- Exercise description: Keep every word of the entries and print them exactly; the pictures stay out.

========================================

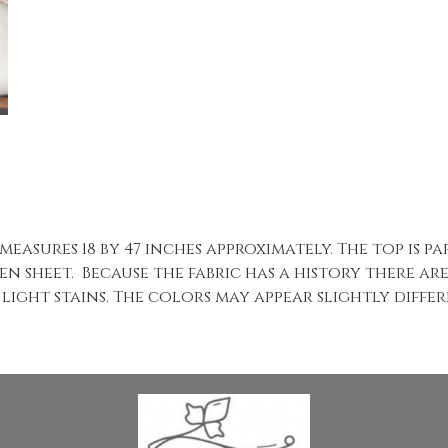
 measures 18 by 47 inches approximately. The top is 
n sheet. Because the fabric has a history there ar
light stains. The colors may appear slightly differe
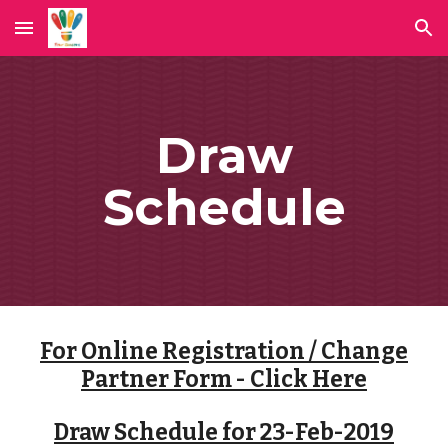
Skip to main content
Skip to navigation
Draw
Schedule
For Online Registration / Change
Partner Form - Click Here
Draw Schedule for 23-Feb-2019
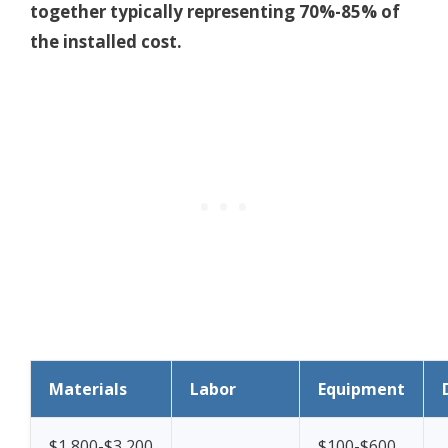
together typically representing 70%-85% of
the installed cost.
Materials
Labor
Equipment
$1,800-$3,200
$100-$600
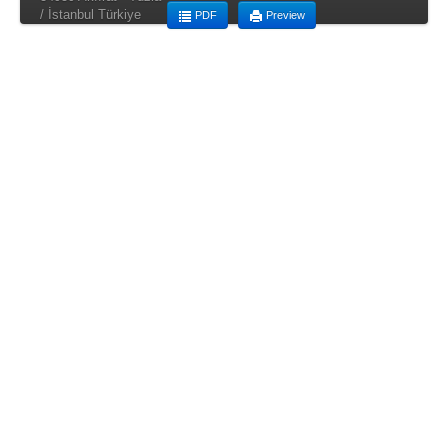
/ İstanbul Türkiye
PDF
Preview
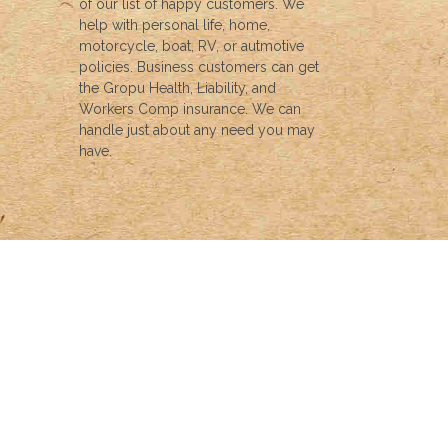
of our list of happy customers. We
help with personal life, home,
motorcycle, boat, RV, or autmotive
policies. Business customers can get
the Gropu Health, Liability, and
Workers Comp insurance. We can
handle just about any need you may
have.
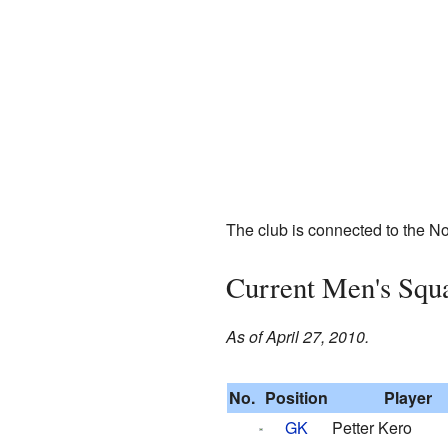
The club is connected to the Nor
Current Men's Squ
As of April 27, 2010.
No.
Position
Player
GK
Petter Kero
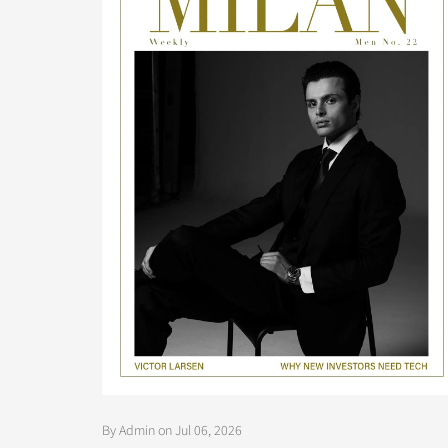
By Admin on Jul 06, 2026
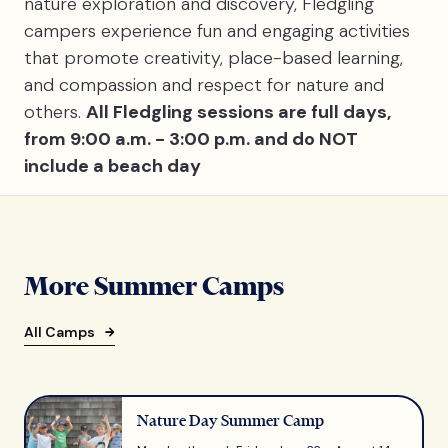
nature exploration and discovery, Fledgling
campers experience fun and engaging activities
that promote creativity, place-based learning,
and compassion and respect for nature and
others.
All Fledgling sessions are full days,
from 9:00 a.m. - 3:00 p.m. and do NOT
include a beach day
More Summer Camps
All Camps
Nature Day Summer Camp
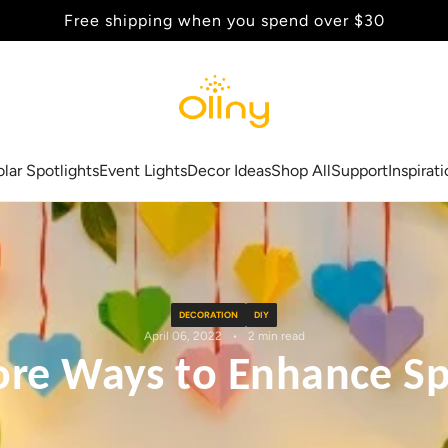
Back to School Sale - Up to 20% Off
olar Spotlights
Event Lights
Decor Ideas
Shop All
Support
Inspirat
DECORATION
DIY
April 06, 2022
2 min read
ore Ways to Enhance Sp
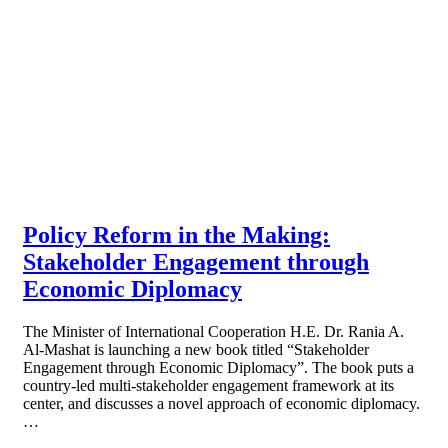
Policy Reform in the Making:
Stakeholder Engagement through
Economic Diplomacy
The Minister of International Cooperation H.E. Dr. Rania A.
Al-Mashat is launching a new book titled “Stakeholder
Engagement through Economic Diplomacy”. The book puts a
country-led multi-stakeholder engagement framework at its
center, and discusses a novel approach of economic diplomacy.
…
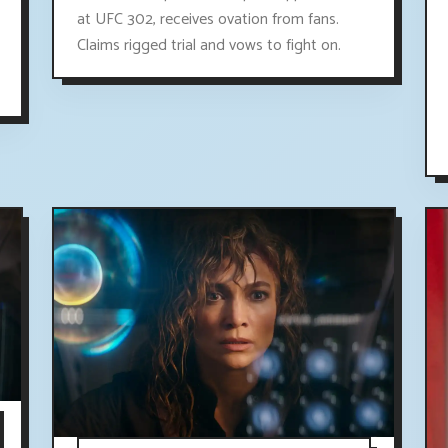
at UFC 302, receives ovation from fans.
Claims rigged trial and vows to fight on.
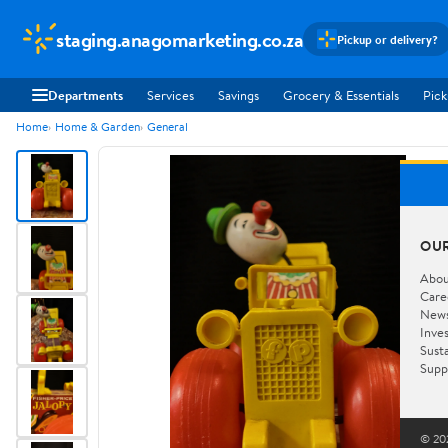
staging.anagomarketing.co.za
Pickup or delivery?
Departments
Services
Savings
Grocery & Essentials
Pick
Home
Home & Garden
General
OU
Abou
Care
New
Inve
Susta
Supp
© 202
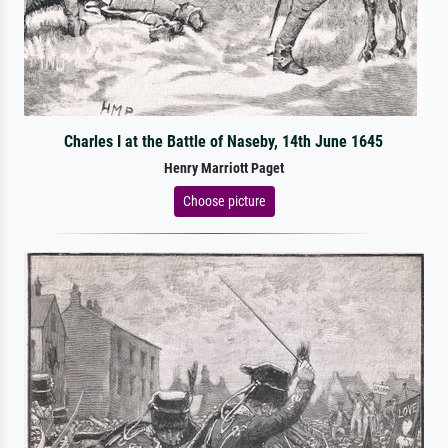
Charles I at the Battle of Naseby, 14th June 1645
Henry Marriott Paget
Choose picture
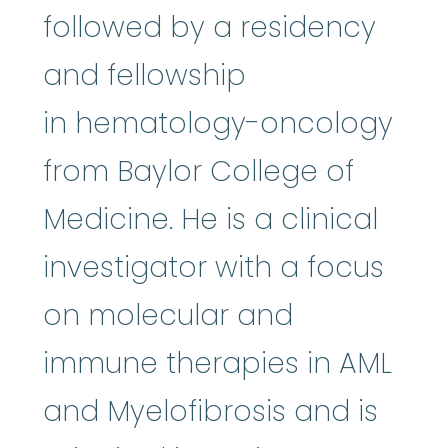
followed by a residency
and fellowship
in hematology-oncology
from Baylor College of
Medicine. He is a clinical
investigator with a focus
on molecular and
immune therapies in AML
and Myelofibrosis and is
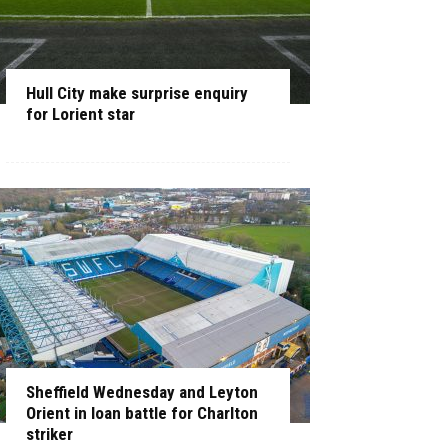
Hull City make surprise enquiry
for Lorient star
Sheffield Wednesday and Leyton
Orient in loan battle for Charlton
striker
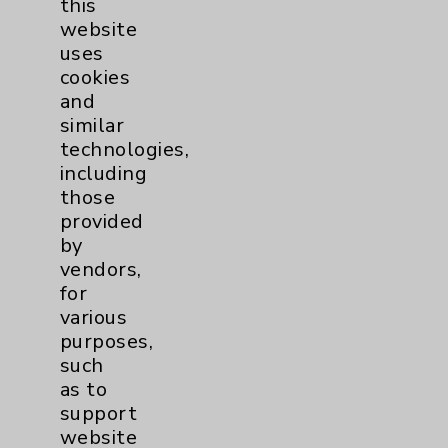
this
website
Women's Health
3
uses
cookies
and
similar
technologies,
including
those
Resources
provided
by
Affiliation Verification
vendors,
for
Chargemaster
various
Community Health Needs Assessment &
purposes,
Benefits
such
as to
Employee & Provider Access
support
Financial Assistance
website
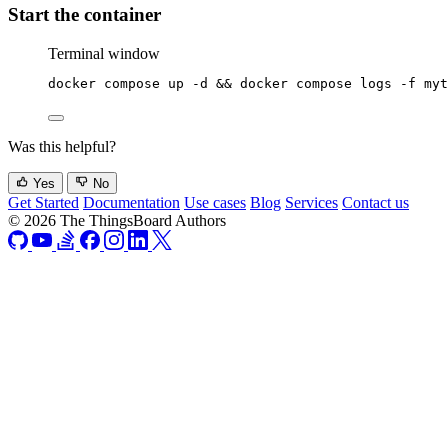
Start the container
Terminal window
docker
compose
up
-d
 && 
docker
compose
logs
-f
myt
Was this helpful?
Yes
No
Get Started
Documentation
Use cases
Blog
Services
Contact us
© 2026 The ThingsBoard Authors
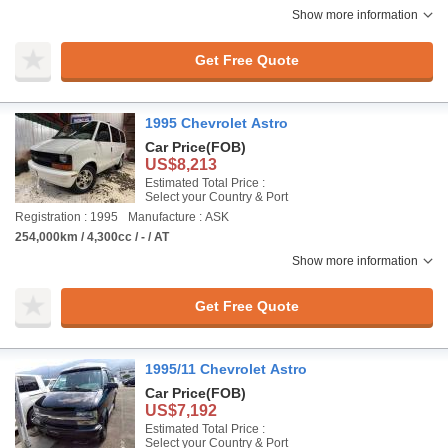
Show more information
Get Free Quote
1995 Chevrolet Astro
Car Price
(FOB)
US$8,213
Estimated Total Price :
Select your Country & Port
Registration : 1995
Manufacture : ASK
254,000km / 4,300cc / - / AT
Show more information
Get Free Quote
1995/11 Chevrolet Astro
Car Price
(FOB)
US$7,192
Estimated Total Price :
Select your Country & Port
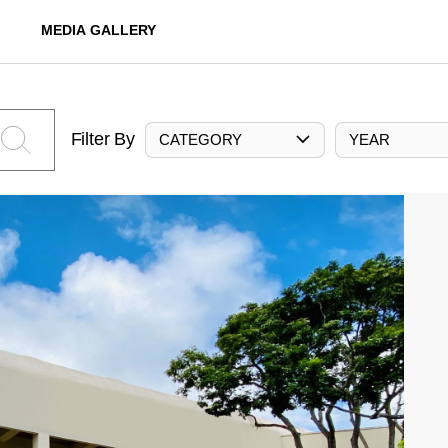
MEDIA GALLERY
Filter By
CATEGORY
YEAR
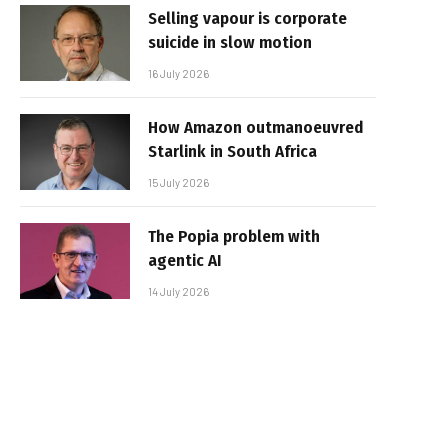
Selling vapour is corporate
suicide in slow motion
16 July 2026
How Amazon outmanoeuvred
Starlink in South Africa
15 July 2026
The Popia problem with
agentic AI
14 July 2026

========================================

- Exercise solution:
 measures 18 by 47 inches approximately. The top is 
n sheet. Because the fabric has a history there ar
light stains. The colors may appear slightly differe
Skip to main content
Skip to navigation
Draw
Schedule
For Online Registration / Change
Partner Form - Click Here
Draw Schedule for 23-Feb-2019
together typically representing 70%-85% of
the installed cost.
Materials
Labor
Equipment
$1,800-$3,200
$100-$600
/ İstanbul Türkiye
PDF
Preview
of our list of happy customers. We
help with personal life, home,
motorcycle, boat, RV, or autmotive
policies. Business customers can get
the Gropu Health, Liability, and
Workers Comp insurance. We can
handle just about any need you may
have.
The club is connected to the Nor
Current Men's Squ
As of April 27, 2010.
No.
Position
Player
GK
Petter Kero
By Admin on Jul 06, 2026
nature exploration and discovery, Fledgling
campers experience fun and engaging activities
that promote creativity, place-based learning,
and compassion and respect for nature and
others.
All Fledgling sessions are full days,
from 9:00 a.m. - 3:00 p.m. and do NOT
include a beach day
More Summer Camps
All Camps
Nature Day Summer Camp
Back to School Sale - Up to 20% Off
olar Spotlights
Event Lights
Decor Ideas
Shop All
Support
Inspirat
DECORATION
DIY
April 06, 2022
2 min read
ore Ways to Enhance Sp
Policy Reform in the Making:
Stakeholder Engagement through
Economic Diplomacy
The Minister of International Cooperation H.E. Dr. Rania A.
Al-Mashat is launching a new book titled “Stakeholder
Engagement through Economic Diplomacy”. The book puts a
country-led multi-stakeholder engagement framework at its
center, and discusses a novel approach of economic diplomacy.
…
at UFC 302, receives ovation from fans.
Claims rigged trial and vows to fight on.
staging.anagomarketing.co.za
Pickup or delivery?
Departments
Services
Savings
Grocery & Essentials
Pick
Home
Home & Garden
General
OU
Abou
Care
New
Inve
Susta
Supp
© 202
Charles I at the Battle of Naseby, 14th June 1645
Henry Marriott Paget
Choose picture
followed by a residency
and fellowship
in hematology-oncology
from Baylor College of
Medicine. He is a clinical
investigator with a focus
on molecular and
immune therapies in AML
and Myelofibrosis and is
Hull City make surprise enquiry
for Lorient star
Sheffield Wednesday and Leyton
Orient in loan battle for Charlton
striker
this
website
Women's Health
3
uses
cookies
and
similar
technologies,
including
those
Resources
provided
by
Affiliation Verification
vendors,
for
Chargemaster
various
Community Health Needs Assessment &
purposes,
Benefits
such
as to
Employee & Provider Access
support
Financial Assistance
website
Start the container
Terminal window
docker
compose
up
-d
 && 
docker
compose
logs
-f
myt
Was this helpful?
Yes
No
Get Started
Documentation
Use cases
Blog
Services
Contact us
© 2026 The ThingsBoard Authors
Show more information
Get Free Quote
1995 Chevrolet Astro
Car Price
(FOB)
US$8,213
Estimated Total Price :
Select your Country & Port
Registration : 1995
Manufacture : ASK
254,000km / 4,300cc / - / AT
Show more information
Get Free Quote
1995/11 Chevrolet Astro
Car Price
(FOB)
US$7,192
Estimated Total Price :
Select your Country & Port
MEDIA GALLERY
Filter By
CATEGORY
YEAR
Selling vapour is corporate
suicide in slow motion
16 July 2026
How Amazon outmanoeuvred
Starlink in South Africa
15 July 2026
The Popia problem with
agentic AI
14 July 2026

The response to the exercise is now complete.